Does anyone know where I can get a lightbulb fitting converter ie to change from a bayonet to screw in? 
Also if I change over to a Mercury Vapour Bulb is it possible to fix it to the ceiling inside the viv and what would I need to do it? Thanks in advance for any help you can give me


----------



## linda.t (Sep 28, 2007)

i've seen some on ebay
linda


----------



## Susie_L (Oct 10, 2007)

Maybe a bit late but Maplins sell the bayonet to screw converters, they're online as well...sorry don't know how to link.

Don't know much about mercury vapour bulbs though...Sorry


----------



## DeanThorpe (Apr 9, 2006)

yeh maplin, or livefood.co.uk or a lotof pet shops sell the converters...
however some are only rated to 60watt...others 100...so check.
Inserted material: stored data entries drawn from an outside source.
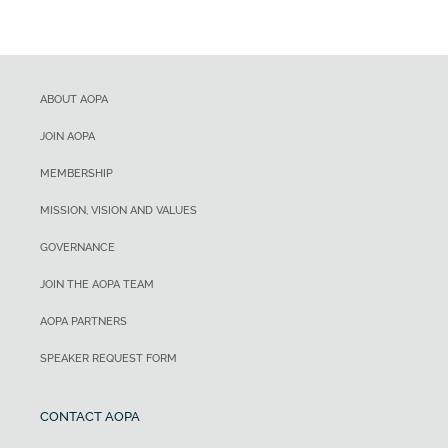
ABOUT AOPA
JOIN AOPA
MEMBERSHIP
MISSION, VISION AND VALUES
GOVERNANCE
JOIN THE AOPA TEAM
AOPA PARTNERS
SPEAKER REQUEST FORM
CONTACT AOPA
the converters wont be suitable for an mvb though...they require a ceramic fitting.

Anyway, the other thread got all this sorted so you have a link to the ideal fitting now, i thought this quessie was familiar and just found the thread.


----------



## AndyDaDude (Oct 30, 2007)

i got an actual e.s (screw) holder off ebay for a bout £4 all in, imo better then a b.c fitting with an adaptor!


----------